Stored dataset items
━━━━━━
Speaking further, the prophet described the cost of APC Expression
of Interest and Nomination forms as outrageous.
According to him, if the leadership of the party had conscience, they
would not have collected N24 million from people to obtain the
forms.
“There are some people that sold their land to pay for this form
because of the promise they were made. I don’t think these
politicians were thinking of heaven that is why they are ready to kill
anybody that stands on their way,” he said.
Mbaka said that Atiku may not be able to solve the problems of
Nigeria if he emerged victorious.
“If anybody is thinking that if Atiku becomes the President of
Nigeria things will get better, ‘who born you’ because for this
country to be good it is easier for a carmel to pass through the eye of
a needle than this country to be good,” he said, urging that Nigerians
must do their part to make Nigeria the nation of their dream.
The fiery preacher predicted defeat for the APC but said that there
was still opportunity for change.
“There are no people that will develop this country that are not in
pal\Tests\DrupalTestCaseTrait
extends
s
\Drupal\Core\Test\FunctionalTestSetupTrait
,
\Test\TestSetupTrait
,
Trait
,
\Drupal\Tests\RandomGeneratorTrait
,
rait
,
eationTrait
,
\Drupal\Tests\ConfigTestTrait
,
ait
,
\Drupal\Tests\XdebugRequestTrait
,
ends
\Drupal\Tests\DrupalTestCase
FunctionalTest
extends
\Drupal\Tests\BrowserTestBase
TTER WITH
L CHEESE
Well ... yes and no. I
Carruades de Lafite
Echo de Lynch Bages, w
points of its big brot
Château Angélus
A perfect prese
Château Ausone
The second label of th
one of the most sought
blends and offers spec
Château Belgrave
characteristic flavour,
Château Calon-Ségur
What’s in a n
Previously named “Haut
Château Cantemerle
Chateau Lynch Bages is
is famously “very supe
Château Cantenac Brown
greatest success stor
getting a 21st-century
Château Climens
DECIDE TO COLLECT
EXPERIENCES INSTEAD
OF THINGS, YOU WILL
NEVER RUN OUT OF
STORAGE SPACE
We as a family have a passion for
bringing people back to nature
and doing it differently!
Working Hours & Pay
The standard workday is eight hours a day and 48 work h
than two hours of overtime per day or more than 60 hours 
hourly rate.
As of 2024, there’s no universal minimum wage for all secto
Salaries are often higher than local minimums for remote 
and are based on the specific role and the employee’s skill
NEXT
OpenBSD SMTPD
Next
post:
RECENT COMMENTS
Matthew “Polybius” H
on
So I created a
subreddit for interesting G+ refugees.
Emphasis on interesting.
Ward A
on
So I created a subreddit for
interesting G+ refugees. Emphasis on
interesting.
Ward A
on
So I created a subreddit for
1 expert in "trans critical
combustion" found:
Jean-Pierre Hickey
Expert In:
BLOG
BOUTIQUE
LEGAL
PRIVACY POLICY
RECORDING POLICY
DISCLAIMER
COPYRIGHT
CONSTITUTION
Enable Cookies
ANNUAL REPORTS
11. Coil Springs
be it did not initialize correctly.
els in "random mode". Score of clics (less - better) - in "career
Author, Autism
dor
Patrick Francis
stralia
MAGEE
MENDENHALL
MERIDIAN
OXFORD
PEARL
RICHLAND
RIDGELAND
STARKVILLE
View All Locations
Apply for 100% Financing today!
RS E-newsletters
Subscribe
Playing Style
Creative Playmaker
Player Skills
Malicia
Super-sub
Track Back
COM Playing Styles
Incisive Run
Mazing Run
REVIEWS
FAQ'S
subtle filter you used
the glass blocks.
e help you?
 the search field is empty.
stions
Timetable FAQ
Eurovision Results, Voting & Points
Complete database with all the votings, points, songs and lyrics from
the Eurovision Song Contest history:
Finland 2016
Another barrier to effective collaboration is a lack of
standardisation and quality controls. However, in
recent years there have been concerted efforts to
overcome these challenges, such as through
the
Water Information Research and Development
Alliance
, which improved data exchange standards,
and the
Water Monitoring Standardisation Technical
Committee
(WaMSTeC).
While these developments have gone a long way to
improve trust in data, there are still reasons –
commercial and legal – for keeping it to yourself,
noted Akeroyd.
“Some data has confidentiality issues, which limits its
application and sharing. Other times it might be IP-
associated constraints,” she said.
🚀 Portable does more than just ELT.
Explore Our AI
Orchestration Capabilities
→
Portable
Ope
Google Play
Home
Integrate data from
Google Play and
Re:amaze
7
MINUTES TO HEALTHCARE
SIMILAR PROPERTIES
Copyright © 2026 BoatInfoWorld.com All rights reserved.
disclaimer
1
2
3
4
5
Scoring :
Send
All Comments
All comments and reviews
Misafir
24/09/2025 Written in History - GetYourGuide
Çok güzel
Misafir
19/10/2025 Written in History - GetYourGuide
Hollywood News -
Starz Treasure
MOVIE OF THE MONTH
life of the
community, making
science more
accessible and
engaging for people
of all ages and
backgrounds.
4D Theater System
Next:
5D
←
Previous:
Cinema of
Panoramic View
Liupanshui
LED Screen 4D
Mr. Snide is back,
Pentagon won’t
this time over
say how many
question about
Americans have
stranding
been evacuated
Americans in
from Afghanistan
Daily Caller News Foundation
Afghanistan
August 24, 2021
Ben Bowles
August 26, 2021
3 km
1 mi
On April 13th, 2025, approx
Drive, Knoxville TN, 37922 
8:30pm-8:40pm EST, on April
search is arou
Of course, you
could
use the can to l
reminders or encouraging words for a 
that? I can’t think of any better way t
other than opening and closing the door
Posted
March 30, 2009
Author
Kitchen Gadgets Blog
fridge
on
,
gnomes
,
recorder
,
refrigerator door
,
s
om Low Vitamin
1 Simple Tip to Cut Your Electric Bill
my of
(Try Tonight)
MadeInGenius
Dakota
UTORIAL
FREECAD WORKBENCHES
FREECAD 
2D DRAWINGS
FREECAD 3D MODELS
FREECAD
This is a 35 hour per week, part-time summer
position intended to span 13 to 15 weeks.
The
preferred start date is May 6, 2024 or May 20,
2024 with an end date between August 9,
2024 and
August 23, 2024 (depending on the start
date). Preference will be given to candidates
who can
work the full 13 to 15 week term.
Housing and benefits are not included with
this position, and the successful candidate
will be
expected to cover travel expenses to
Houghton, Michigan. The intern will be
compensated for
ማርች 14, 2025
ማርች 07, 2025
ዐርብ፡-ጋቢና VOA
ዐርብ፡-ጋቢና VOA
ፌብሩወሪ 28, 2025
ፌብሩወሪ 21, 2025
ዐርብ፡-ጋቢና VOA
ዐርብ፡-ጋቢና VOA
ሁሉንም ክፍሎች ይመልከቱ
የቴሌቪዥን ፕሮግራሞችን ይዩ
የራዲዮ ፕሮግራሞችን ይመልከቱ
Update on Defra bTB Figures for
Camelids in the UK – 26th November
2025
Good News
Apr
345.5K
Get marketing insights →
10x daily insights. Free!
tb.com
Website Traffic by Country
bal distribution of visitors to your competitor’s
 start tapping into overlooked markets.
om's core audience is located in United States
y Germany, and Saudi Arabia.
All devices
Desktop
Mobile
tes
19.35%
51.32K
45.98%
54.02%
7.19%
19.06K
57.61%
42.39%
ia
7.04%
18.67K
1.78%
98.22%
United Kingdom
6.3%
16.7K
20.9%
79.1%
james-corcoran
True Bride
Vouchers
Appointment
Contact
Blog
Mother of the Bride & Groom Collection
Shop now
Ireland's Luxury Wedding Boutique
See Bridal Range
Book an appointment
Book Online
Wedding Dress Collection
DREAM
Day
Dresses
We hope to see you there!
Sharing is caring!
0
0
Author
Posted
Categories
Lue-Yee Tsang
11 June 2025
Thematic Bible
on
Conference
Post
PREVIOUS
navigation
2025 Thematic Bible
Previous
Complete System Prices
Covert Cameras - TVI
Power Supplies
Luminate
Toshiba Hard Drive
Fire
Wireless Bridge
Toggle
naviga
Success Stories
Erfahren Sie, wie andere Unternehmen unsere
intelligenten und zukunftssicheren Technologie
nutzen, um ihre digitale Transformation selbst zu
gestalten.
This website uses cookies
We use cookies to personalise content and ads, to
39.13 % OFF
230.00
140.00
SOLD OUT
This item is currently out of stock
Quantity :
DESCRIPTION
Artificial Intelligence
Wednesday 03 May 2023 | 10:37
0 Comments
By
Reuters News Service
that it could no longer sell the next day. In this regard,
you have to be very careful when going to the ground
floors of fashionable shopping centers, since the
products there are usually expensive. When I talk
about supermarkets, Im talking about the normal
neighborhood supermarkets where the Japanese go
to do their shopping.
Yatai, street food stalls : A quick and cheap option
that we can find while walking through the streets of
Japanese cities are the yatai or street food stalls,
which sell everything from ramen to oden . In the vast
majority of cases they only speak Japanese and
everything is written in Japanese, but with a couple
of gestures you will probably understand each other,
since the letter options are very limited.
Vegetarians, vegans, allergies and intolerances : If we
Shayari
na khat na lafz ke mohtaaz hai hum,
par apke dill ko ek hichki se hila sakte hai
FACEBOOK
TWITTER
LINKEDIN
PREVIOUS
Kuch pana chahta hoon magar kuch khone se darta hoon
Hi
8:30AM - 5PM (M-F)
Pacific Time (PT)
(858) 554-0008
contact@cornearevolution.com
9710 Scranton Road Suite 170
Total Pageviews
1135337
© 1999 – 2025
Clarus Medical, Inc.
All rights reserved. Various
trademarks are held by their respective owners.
━━━━━━
Please give back the records exactly as written, beginning at the first line and including the line that holds "Nigeria things will" as the last.

Speaking further, the prophet described the cost of APC Expression
of Interest and Nomination forms as outrageous.
According to him, if the leadership of the party had conscience, they
would not have collected N24 million from people to obtain the
forms.
“There are some people that sold their land to pay for this form
because of the promise they were made. I don’t think these
politicians were thinking of heaven that is why they are ready to kill
anybody that stands on their way,” he said.
Mbaka said that Atiku may not be able to solve the problems of
Nigeria if he emerged victorious.
“If anybody is thinking that if Atiku becomes the President of
Nigeria things will get better, ‘who born you’ because for this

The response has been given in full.